**EXERCISE REQUIREMENTS:**
The entries are to be output word for word, with the pictures omitted.

**EXTRACTED ENTRIES:**

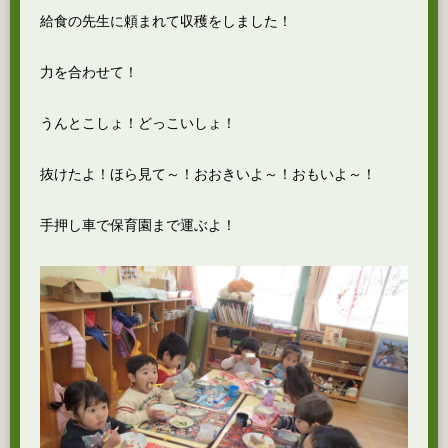
給食の先生に頼まれて収穫をしました！
力を合わせて！
うんとこしょ！どっこいしょ！
抜けたよ！ほら見て～！おおきいよ～！おもいよ～！
手押し車で保育園まで運ぶよ！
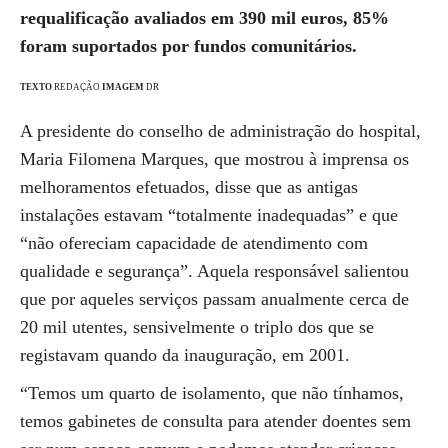
requalificação avaliados em 390 mil euros, 85%
foram suportados por fundos comunitários.
TEXTO
REDAÇÃO
IMAGEM
DR
A presidente do conselho de administração do hospital,
Maria Filomena Marques, que mostrou à imprensa os
melhoramentos efetuados, disse que as antigas
instalações estavam “totalmente inadequadas” e que
“não ofereciam capacidade de atendimento com
qualidade e segurança”. Aquela responsável salientou
que por aqueles serviços passam anualmente cerca de
20 mil utentes, sensivelmente o triplo dos que se
registavam quando da inauguração, em 2001.
“Temos um quarto de isolamento, que não tínhamos,
temos gabinetes de consulta para atender doentes sem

**THE COMPLETED TASK:**
給食の先生に頼まれて収穫をしました！
力を合わせて！
うんとこしょ！どっこいしょ！
抜けたよ！ほら見て～！おおきいよ～！おもいよ～！
手押し車で保育園まで運ぶよ！
requalificação avaliados em 390 mil euros, 85%
foram suportados por fundos comunitários.
TEXTO
REDAÇÃO
IMAGEM
DR
A presidente do conselho de administração do hospital,
Maria Filomena Marques, que mostrou à imprensa os
melhoramentos efetuados, disse que as antigas
instalações estavam “totalmente inadequadas” e que
“não ofereciam capacidade de atendimento com
qualidade e segurança”. Aquela responsável salientou
que por aqueles serviços passam anualmente cerca de
20 mil utentes, sensivelmente o triplo dos que se
registavam quando da inauguração, em 2001.
“Temos um quarto de isolamento, que não tínhamos,
temos gabinetes de consulta para atender doentes sem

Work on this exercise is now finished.